ERIC Identifier: ED278255
Publication Date: 1986-12-00
Source: ERIC Clearinghouse on Languages and Linguistics Washington DC.

What Is Linguistics? ERIC Digest.

Linguistics is the study of human language. Knowledge of linguistics, however, is different from knowledge of a language. Just as a person is able to drive a car without understanding the inner workings of the engine, so, too, can a speaker use a language without any conscious knowledge of its internal structure. And conversely, a linguist can know and understand the internal structure of a language without actually speaking it.


A linguist, then, is not an individual who speaks many languages, more accurately called a "polyglot" or a "bi-" or "multilingual". Rather, linguists are concerned with the grammar of a language, with the social and psychological aspects of language use, and with the relationships among languages, both historical and in the present. As in any complex field, there are several major divisions within the field of linguistics.

Formal Linguistics

Formal linguistics is the study of grammar, or the development of theories as to how language works and is organized. Formal linguists compare grammars of different languages, and by identifying and studying the elements common among them, seek to discover the most efficient way to describe language in general. The ultimate goal of this process is a "universal grammar"--the development of a theory to explain how the human brain processes language. Within formal linguistics, there are three main schools of thought:

--Traditional. The traditional approach to grammar is the one that is probably most familiar to the majority of us. A typical definition in a traditional grammar is "A noun is a person, place, or thing." "Adjective clause," "noun clause," "complement," and "part of speech" are other familiar terms from traditional grammars.

--Structural. Structural linguistics, a principally American phenomenon of the 1940's, was heavily influenced by the work of B.F. Skinner. Of the areas of linguistic study to be described below, structuralists are principally concerned with phonology, morphology and syntax. Structuralists exclude meaning from the study of language, focusing instead on linguistic forms and their arrangement. "Phoneme," "morpheme," "form class" and "constituent" are terms typically used in structural grammars.

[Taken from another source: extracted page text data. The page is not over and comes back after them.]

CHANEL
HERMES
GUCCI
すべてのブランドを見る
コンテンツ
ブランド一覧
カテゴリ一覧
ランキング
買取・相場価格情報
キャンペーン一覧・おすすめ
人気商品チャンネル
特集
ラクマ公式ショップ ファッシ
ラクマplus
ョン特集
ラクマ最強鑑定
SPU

--Generative/transformational. The generative/transformational approach to the description of language was introduced in 1957 with the publication of Noam Chomsky's SYNTACTIC STRUCTURES. Generative approaches include meaning in the study of language, and look for patterned relationships between "deep" structures of meaning and "surface" structures of linguistic forms actually used by the speaker. Since Chomsky's original proposals in 1957, there have been numerous elaborations and alternative theories (some discussed by Newmeyer, 1980), so that today, a number of approaches are being considered.

The following are the principal areas of study within formal linguistics:

--Phonetics. Phonetics is the study of the sounds of language and their physical properties. Phonetics describes how speech sounds are produced by the vocal apparatus (the lungs, vocal cords, tongue, teeth, etc.) and provides a framework for their classification. Two practical applications of phonetics are speech synthesis, the reproduction by mechanical means of the sounds produced in human language; and speech recognition, the developing capacity of computers to comprehend spoken input.

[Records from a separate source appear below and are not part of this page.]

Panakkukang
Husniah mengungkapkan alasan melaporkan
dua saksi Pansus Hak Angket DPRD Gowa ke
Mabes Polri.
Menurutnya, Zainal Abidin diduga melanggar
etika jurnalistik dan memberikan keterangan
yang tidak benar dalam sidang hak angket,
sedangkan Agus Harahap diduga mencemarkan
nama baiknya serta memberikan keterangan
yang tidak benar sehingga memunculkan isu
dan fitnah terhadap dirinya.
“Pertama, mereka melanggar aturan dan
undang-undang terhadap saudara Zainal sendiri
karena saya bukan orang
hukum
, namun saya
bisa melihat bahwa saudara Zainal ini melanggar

--Phonology. Phonology is concerned with the analysis and description of the meaningful sounds uttered in the production of human language, and how those sounds function in different languages. The letter "p," for example, can be pronounced in several different ways: an English speaker interprets these different pronunciations as one sound, whereas a speaker of some other language might interpret the pronunciations as two or more sounds. It is phonological analysis such as this that allows the foreign language teacher to pinpoint and correct students' pronunciation difficulties in the foreign language classroom.

--Morphology. Morphology is the study of the structure of words. Morphologists study minimal meaning units, or morphemes, and investigate the possible combinations of these units in a language to form words. For example, the word "imperfections" is composed of four morphemes: im+perfect+ion+s. The root, "perfect," is transformed from an adjective into a noun by the addition of "ion," made negative with "im" and pluralized by "s."

--Syntax. Syntax is the study of the structure of sentences. Syntacticians describe how words combine into phrases and clauses and how these combine to form sentences. For example, "I found a coin yesterday" is embedded as a relative clause in "The coin which I found yesterday is quite valuable." Syntacticians describe the rules for converting the first sentence into the second.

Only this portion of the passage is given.